Robert Nkemdiche: If teammate doesn't get offer, 'I'll still go to Clemson'

By Jerry Hinnen | College Football Writer

To say consensus No. 1 national recruit Robert Nkemdiche made waves with his comments Friday to the Atlanta Journal-Constitution that his Clemson commitment would only be a "done deal" if the Tigers offered teammate Ryan Carter a scholarship would be an understatement capable of matching Nkemdiche's immense recruiting hype. Nkemdiche's demand has sparked national controversy, with CBSSports.com's Gregg Doyel and Bruce Feldman already among those weighing in on the topic.

There's just one minor detail that's being overlooked, though, according to Nkemdiche: he never actually made that demand of Clemson coach Dabo Swinney.

"I didn't give Coach Swinney an ultimatum about anything," Nkemdiche told the New York Times in a Sunday phone interview. "I hope he doesn't feel obligated to offer anybody a scholarship because of my commitment."

Nkemdiche didn't back down from his hopes that Carter would eventually join him at Clemson, but said that whatever Swinney's decision proved to be, it wasn't going to affect his college plans.

"Of course I would want to play with him," Nkemdiche said of his teammate. “But if it doesn't work out, I'll still go to Clemson.”

On some level, Nkemdiche is correct that he never presented Carter's offer as a requirement for his Clemson signature. But as much sympathy as we have for a teenager who hasn't even begun his senior year of high school and is trying to do his best for a friend with the glare of the national media squarely on him, that doesn't mean he didn't issue Swinney an ultimatum.

"If Clemson doesn't offer Ryan, it would make me look at Ole Miss a little more, it would," Nkemdiche told the AJC. "It's very important that I have my boys with me."

Maybe that's not an ultimatum as regards his final decision, but the message to Swinney here is as clear as clear gets: offer Carter, or I'm going to consider Ole Miss. Debate all you want whether that's a demand Nkemdiche was within his rights to make, but despite his later objections, it really can't be mistaken as anything but a demand.

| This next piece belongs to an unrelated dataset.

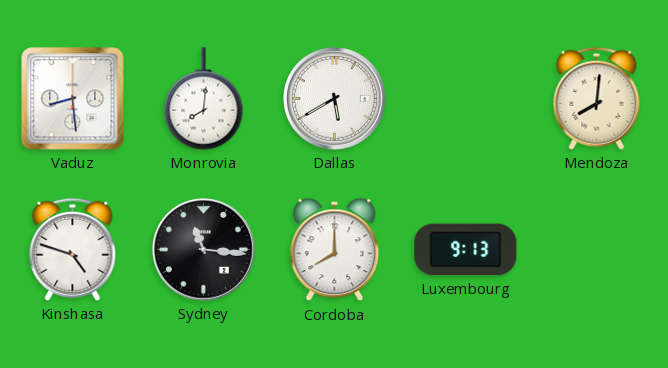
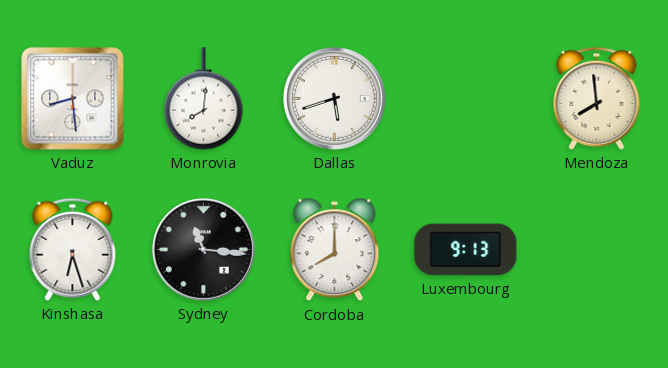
Dallas: 5:40 -> 5:42
Mendoza: 8:01 -> 7:59
Kinshasa: 4:48 -> 6:27
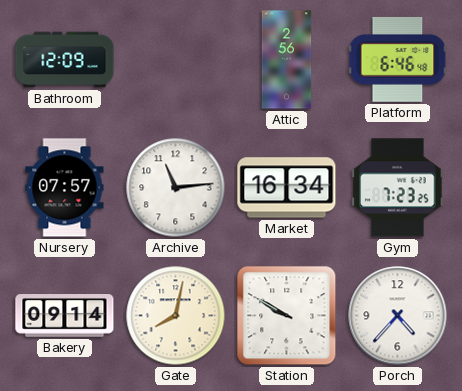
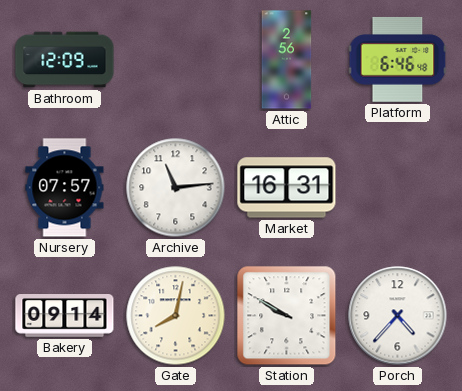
Market: 16:34 -> 16:31
Gym: 7:23 -> none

We don't blame Nkemdiche at all for trying to back away from those earlier statements, since we doubt he had any idea of exactly how controversial they would be, or the kind of light they'd been painted in many corners. ("That's not who I am," he told the NYT, referring to the perception that he was holding Clemson for ransom.) But this is a genie that can't -- and given the force behind his initial comments, shouldn't -- be put back in the bottle.